Stored data:

++++

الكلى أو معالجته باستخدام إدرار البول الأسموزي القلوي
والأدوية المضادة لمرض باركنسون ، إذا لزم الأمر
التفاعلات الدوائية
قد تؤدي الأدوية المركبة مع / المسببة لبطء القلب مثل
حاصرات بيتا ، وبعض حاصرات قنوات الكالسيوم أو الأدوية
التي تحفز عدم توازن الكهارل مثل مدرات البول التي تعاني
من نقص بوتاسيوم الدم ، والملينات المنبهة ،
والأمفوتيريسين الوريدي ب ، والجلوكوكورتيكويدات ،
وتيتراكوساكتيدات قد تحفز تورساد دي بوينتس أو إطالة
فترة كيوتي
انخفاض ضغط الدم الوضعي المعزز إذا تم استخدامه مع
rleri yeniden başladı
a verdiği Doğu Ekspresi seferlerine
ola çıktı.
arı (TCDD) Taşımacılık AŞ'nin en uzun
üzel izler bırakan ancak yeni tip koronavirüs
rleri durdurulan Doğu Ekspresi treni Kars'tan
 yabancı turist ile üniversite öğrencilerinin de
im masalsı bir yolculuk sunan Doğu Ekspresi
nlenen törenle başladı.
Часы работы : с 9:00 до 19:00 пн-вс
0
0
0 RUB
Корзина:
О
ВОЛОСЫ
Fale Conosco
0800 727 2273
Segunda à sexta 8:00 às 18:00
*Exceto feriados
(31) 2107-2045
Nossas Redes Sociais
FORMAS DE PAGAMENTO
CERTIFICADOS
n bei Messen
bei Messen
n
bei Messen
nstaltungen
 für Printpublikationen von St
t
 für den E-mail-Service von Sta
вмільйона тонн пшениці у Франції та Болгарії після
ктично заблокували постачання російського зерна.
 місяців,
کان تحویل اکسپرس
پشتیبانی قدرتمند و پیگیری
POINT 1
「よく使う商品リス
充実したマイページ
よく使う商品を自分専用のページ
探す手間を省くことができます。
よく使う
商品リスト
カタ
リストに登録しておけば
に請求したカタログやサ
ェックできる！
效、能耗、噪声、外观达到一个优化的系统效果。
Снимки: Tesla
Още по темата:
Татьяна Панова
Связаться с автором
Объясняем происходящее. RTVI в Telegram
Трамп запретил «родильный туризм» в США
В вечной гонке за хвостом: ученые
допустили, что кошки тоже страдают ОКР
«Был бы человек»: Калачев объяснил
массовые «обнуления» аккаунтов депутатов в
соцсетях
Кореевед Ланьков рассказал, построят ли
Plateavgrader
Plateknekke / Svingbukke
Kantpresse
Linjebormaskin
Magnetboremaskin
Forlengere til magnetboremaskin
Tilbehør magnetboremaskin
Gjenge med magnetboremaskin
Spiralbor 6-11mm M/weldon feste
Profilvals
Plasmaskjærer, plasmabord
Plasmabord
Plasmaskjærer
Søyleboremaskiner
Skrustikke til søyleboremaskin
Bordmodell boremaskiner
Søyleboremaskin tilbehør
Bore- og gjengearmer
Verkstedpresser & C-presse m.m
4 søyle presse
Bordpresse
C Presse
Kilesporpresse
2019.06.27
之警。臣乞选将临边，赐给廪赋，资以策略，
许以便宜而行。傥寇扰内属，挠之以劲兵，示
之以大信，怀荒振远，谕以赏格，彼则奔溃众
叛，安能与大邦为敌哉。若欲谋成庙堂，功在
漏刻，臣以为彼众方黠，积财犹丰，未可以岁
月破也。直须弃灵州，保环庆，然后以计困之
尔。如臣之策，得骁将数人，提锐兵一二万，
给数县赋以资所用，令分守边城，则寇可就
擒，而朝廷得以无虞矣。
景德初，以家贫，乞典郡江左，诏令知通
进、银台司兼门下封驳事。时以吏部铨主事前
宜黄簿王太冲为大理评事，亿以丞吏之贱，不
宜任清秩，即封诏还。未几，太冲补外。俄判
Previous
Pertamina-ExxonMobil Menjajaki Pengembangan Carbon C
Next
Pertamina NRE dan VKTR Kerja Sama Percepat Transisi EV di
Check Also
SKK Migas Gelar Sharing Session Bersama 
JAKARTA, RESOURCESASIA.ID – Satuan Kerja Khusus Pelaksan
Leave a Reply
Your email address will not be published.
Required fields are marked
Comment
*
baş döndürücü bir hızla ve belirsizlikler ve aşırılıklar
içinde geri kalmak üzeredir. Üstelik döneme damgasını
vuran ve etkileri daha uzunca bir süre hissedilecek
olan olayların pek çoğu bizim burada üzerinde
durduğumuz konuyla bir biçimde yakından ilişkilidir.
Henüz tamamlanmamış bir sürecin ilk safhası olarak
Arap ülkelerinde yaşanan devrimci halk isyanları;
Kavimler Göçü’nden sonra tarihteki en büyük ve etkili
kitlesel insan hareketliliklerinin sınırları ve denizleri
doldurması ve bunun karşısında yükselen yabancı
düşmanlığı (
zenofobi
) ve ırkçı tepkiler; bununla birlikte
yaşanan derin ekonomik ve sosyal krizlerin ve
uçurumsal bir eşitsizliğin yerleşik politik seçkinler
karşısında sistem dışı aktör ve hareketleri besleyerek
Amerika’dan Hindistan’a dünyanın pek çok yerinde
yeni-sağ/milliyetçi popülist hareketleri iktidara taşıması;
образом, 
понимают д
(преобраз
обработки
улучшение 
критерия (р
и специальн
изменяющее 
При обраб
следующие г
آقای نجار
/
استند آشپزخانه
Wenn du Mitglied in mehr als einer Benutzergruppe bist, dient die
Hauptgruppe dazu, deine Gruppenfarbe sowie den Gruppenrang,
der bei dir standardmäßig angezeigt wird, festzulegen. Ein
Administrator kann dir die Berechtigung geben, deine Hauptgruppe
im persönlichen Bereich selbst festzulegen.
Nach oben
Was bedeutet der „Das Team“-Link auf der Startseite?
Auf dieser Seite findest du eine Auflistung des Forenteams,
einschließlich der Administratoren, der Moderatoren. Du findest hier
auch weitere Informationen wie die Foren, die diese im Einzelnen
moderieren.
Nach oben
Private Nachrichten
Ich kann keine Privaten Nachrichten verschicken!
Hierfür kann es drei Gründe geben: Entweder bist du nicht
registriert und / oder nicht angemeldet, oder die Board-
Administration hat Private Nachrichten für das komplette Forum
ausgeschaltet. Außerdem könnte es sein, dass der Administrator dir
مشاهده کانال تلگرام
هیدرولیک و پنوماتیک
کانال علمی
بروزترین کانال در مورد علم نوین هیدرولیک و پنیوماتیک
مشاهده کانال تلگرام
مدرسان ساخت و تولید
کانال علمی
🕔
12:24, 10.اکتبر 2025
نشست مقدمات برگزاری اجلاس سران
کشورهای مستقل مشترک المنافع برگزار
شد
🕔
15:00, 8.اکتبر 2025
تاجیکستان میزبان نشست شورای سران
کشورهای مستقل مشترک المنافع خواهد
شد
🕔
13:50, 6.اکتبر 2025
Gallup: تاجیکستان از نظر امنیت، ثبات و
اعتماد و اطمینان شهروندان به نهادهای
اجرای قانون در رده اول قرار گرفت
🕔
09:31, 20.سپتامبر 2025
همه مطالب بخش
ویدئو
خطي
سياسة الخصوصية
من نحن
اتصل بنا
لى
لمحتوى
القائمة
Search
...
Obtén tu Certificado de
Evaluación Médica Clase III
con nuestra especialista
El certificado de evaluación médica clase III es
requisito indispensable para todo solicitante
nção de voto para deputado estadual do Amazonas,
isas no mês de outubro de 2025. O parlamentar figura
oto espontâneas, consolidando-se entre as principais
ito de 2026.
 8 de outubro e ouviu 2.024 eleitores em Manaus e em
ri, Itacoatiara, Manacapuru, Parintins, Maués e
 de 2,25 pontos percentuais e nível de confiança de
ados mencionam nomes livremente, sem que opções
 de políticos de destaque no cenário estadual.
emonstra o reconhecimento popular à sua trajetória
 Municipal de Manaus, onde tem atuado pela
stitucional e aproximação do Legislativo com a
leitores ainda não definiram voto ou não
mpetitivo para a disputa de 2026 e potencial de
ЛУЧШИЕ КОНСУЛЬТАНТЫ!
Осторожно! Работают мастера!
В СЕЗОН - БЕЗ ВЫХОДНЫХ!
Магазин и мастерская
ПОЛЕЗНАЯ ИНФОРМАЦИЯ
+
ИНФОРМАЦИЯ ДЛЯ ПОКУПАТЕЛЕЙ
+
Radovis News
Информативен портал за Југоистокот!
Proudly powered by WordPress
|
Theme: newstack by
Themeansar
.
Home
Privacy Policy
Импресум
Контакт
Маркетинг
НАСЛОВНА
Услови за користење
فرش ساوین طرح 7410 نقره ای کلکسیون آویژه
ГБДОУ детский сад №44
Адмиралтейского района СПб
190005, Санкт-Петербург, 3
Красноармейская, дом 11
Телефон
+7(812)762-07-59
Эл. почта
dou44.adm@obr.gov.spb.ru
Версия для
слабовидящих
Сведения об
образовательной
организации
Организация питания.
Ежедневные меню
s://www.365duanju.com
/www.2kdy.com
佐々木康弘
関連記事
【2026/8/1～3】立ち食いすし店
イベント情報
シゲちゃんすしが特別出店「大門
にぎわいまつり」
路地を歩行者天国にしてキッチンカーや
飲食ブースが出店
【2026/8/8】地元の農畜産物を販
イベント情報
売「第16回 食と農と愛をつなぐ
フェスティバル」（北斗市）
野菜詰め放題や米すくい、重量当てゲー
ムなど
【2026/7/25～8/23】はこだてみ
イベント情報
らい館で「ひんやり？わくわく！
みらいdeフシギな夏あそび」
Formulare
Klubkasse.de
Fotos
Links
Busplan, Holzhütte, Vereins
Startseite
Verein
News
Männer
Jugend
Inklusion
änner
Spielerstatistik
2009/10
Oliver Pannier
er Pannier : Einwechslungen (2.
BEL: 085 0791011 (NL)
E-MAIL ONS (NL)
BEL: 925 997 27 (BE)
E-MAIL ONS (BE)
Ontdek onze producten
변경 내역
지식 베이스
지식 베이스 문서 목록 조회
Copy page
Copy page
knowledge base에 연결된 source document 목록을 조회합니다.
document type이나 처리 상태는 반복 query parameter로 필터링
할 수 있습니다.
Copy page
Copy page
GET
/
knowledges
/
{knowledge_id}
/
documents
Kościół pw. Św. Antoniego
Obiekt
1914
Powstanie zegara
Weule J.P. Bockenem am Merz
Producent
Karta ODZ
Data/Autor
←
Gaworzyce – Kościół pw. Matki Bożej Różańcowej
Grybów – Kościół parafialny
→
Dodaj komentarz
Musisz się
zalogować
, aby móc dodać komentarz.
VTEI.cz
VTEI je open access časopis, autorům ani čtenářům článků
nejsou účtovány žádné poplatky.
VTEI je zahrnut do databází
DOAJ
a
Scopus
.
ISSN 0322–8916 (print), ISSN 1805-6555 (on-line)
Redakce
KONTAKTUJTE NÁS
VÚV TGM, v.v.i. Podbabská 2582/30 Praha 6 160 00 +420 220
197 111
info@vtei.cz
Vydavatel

++++

Copy out every line of the entries where the string "deine" shows up.

◆ **Answer to this exercise**
Hauptgruppe dazu, deine Gruppenfarbe sowie den Gruppenrang,
Administrator kann dir die Berechtigung geben, deine Hauptgruppe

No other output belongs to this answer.